The test coverage trap – Arnold Galovics

If you’ve ever been to a developer interview in your life, you must’ve heard the question. How much test coverage is acceptable?

Some people immedately say 100%, some say 90% and it ultimately stops at like 50%. For some reason that’s the lowest number I heard so far.

I’ll try to break down the topic from my point of view and share my ideas along the way. Let’s start.

The multi-layered question

Have you ever been in this conversation with a fellow engineer?

Dude 1: We need to start this very exciting, cutting-edge project.
Dude 2: Cool.
Dude 1: Do you think we should use Java/Scala/Node.js/whatever for it?

In a sense, the programming language question is similar to the test coverage question. There are certain aspects to it, it’s not a single answered question – unless you talk about the details.

Test coverage is a term that’s applicable to multiple things:

Unit test coverage
Component test coverage
Integration test coverage
API test coverage
UI test coverage
E2E test coverage
Performance test coverage

When someone asks this question, the first thing is to make sure we’re talking the same language. The most frequent choice is to go with unit test coverage – at least in my experience.

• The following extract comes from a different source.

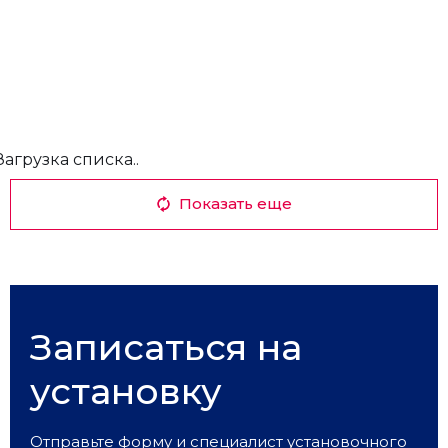
Загрузка списка..
Показать еще
Записаться на
установку
Отправьте форму и специалист установочного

Now that’s decided. The next thing to talk about is the different ways to measure unit test coverage:

Line coverage
Branch coverage

Line coverage is when you measure which lines are covered within the tests. Branch coverage is when you measure which execution paths are covered within the tests.

Probably you’re like “what the hell is this guy talking about, that’s no explanation at all”. Agreed, it’s a very dry explanation so let me give you an example.

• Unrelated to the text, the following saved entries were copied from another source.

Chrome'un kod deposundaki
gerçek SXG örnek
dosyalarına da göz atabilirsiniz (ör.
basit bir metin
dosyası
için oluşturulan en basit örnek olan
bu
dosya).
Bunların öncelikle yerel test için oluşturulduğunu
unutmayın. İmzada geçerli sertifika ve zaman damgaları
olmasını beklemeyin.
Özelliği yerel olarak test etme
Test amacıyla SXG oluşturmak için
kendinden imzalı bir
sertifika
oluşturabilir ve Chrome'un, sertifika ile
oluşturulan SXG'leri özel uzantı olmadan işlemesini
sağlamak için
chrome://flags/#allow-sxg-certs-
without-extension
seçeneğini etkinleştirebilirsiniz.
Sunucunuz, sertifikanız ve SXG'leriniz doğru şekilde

Assume we have the following (Java) code:

public void bar(int x) {
    if (x > 10)
        System.out.println(x);
}

In this particular method we have 2 lines that can be executed and 2 branches. One when x is greater than 10, and one – which is a hidden branch – when it’s smaller or equal. In the latter case, there will be nothing printed to the console.

Let’s have a simple test case.

class FooTest {
    @Test
    public void barTest() {
        new Foo().bar(11);
    }
}

We’re testing agains the input 11. In that execution path, the if condition will evaluate to true and the value will be printed to the console.

How does our metric look like?

Line coverage: 2/2 (100%)
Branch coverage: 1/2 (50%)

As you can see, if you’d just blindly look at line coverage, you’d have the safest feeling in the world; “my code is fully tested”. While looking at the branch coverage, it’s clear there’s a missing execution path.

That’s the difference between those 2 basic metrics and that’s why the answer to the original question is not black or white.

So how much?

I feel like less experienced developers and interviewers are expecting the answer to the “how much” question to be very close to 100%. I personally don’t think that’s right though.

The sole reason people think the higher test coverage the better the code is because they think there’s a direct proportionality between the 2. They couldn’t be far from the truth.

Often when testing comes to a discussion, we tend to forget testing has a cost. And it’s not even a one-time cost because tests need to be maintained. Even going further, comparing black-box testing and white-box testing has different maintenance costs.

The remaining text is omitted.